• _ACTIVITY_: Return exactly the lines below, starting with the one that has "Ты имеешь ввиду, кому" and going on through the one that has "Классический вок М, ролл".

• _RECORD EXCERPTS_:
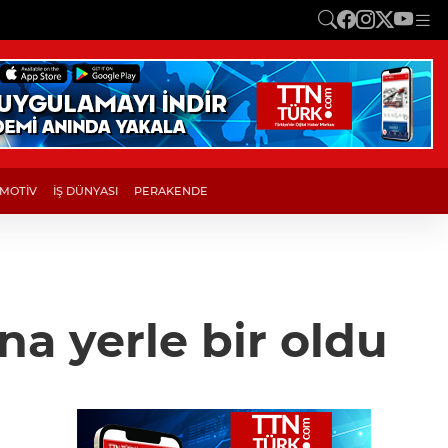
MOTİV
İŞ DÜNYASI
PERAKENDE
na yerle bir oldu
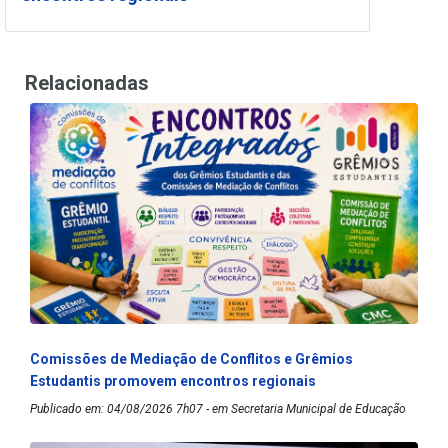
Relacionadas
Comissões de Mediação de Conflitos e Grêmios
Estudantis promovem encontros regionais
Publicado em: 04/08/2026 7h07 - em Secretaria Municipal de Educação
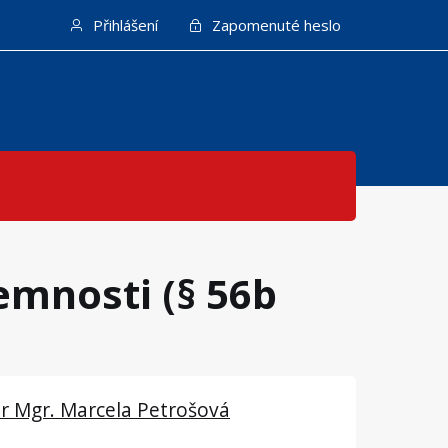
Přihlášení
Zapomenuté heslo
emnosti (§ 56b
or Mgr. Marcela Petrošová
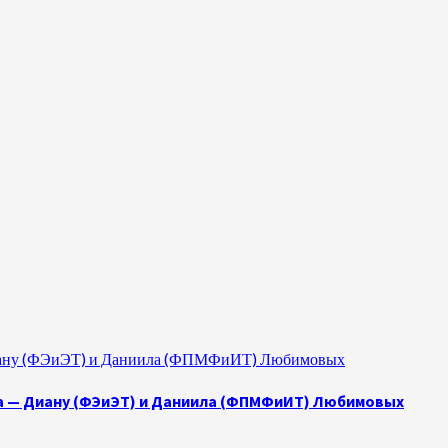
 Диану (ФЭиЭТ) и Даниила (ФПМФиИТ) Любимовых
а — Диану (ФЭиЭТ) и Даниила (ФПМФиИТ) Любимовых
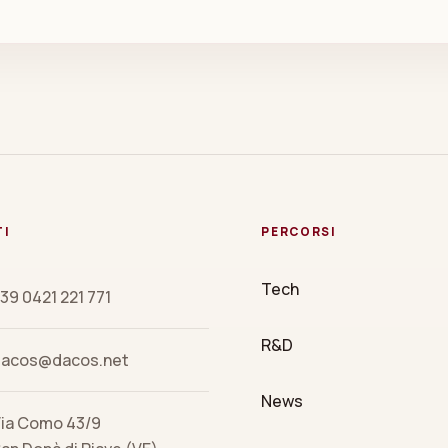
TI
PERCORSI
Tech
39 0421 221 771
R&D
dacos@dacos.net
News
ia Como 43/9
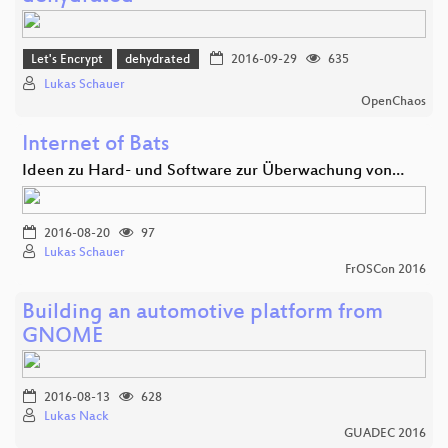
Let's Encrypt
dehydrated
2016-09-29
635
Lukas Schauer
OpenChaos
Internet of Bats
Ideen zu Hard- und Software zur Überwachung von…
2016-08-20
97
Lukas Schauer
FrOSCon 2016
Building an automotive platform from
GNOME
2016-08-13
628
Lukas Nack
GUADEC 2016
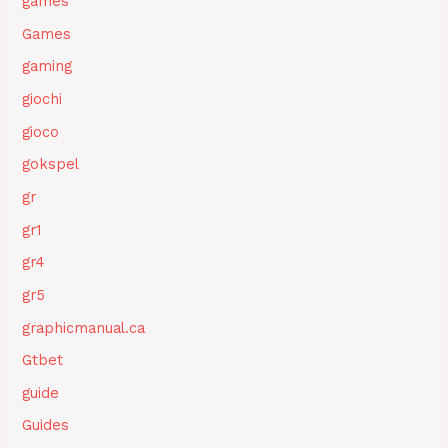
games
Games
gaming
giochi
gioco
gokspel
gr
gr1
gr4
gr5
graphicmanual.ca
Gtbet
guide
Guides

...

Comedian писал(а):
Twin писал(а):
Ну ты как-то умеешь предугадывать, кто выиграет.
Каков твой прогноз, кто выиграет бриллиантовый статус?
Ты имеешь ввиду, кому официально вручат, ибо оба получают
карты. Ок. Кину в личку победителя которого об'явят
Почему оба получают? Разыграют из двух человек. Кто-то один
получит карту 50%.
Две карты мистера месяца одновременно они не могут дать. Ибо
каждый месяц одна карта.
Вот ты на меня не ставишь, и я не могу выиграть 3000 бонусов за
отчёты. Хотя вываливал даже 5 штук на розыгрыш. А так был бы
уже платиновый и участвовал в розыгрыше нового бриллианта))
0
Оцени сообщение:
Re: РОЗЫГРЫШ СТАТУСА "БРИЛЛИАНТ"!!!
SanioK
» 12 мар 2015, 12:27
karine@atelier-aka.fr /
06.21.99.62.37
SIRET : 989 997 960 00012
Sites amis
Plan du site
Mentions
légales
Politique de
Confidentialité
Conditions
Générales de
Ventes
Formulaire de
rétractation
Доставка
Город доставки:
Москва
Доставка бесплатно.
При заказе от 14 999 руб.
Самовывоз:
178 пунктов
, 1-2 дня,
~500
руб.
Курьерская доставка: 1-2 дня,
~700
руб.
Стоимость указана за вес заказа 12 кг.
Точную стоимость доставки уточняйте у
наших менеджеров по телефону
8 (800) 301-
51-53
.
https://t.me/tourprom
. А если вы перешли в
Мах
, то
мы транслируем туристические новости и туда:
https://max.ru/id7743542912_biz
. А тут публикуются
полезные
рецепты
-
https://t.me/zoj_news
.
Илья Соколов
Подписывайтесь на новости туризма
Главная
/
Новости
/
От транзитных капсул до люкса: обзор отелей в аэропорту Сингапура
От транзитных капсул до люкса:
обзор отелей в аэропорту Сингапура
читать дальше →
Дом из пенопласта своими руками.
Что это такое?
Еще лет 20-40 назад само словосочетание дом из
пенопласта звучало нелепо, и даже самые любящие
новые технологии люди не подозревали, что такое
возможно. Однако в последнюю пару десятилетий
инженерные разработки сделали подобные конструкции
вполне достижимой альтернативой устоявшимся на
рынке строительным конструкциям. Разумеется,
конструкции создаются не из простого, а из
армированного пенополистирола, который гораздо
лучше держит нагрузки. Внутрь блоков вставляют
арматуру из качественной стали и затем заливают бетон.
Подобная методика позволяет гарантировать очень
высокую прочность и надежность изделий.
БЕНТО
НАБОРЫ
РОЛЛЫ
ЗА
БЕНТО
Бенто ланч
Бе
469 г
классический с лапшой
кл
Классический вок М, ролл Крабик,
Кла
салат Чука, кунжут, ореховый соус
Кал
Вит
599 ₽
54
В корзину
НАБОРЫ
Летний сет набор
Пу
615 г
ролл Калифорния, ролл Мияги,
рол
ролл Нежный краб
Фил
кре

• _THE COMPLETED TASK_:
Ты имеешь ввиду, кому официально вручат, ибо оба получают
карты. Ок. Кину в личку победителя которого об'явят
Почему оба получают? Разыграют из двух человек. Кто-то один
получит карту 50%.
Две карты мистера месяца одновременно они не могут дать. Ибо
каждый месяц одна карта.
Вот ты на меня не ставишь, и я не могу выиграть 3000 бонусов за
отчёты. Хотя вываливал даже 5 штук на розыгрыш. А так был бы
уже платиновый и участвовал в розыгрыше нового бриллианта))
0
Оцени сообщение:
Re: РОЗЫГРЫШ СТАТУСА "БРИЛЛИАНТ"!!!
SanioK
» 12 мар 2015, 12:27
karine@atelier-aka.fr /
06.21.99.62.37
SIRET : 989 997 960 00012
Sites amis
Plan du site
Mentions
légales
Politique de
Confidentialité
Conditions
Générales de
Ventes
Formulaire de
rétractation
Доставка
Город доставки:
Москва
Доставка бесплатно.
При заказе от 14 999 руб.
Самовывоз:
178 пунктов
, 1-2 дня,
~500
руб.
Курьерская доставка: 1-2 дня,
~700
руб.
Стоимость указана за вес заказа 12 кг.
Точную стоимость доставки уточняйте у
наших менеджеров по телефону
8 (800) 301-
51-53
.
https://t.me/tourprom
. А если вы перешли в
Мах
, то
мы транслируем туристические новости и туда:
https://max.ru/id7743542912_biz
. А тут публикуются
полезные
рецепты
-
https://t.me/zoj_news
.
Илья Соколов
Подписывайтесь на новости туризма
Главная
/
Новости
/
От транзитных капсул до люкса: обзор отелей в аэропорту Сингапура
От транзитных капсул до люкса:
обзор отелей в аэропорту Сингапура
читать дальше →
Дом из пенопласта своими руками.
Что это такое?
Еще лет 20-40 назад само словосочетание дом из
пенопласта звучало нелепо, и даже самые любящие
новые технологии люди не подозревали, что такое
возможно. Однако в последнюю пару десятилетий
инженерные разработки сделали подобные конструкции
вполне достижимой альтернативой устоявшимся на
рынке строительным конструкциям. Разумеется,
конструкции создаются не из простого, а из
армированного пенополистирола, который гораздо
лучше держит нагрузки. Внутрь блоков вставляют
арматуру из качественной стали и затем заливают бетон.
Подобная методика позволяет гарантировать очень
высокую прочность и надежность изделий.
БЕНТО
НАБОРЫ
РОЛЛЫ
ЗА
БЕНТО
Бенто ланч
Бе
469 г
классический с лапшой
кл
Классический вок М, ролл Крабик,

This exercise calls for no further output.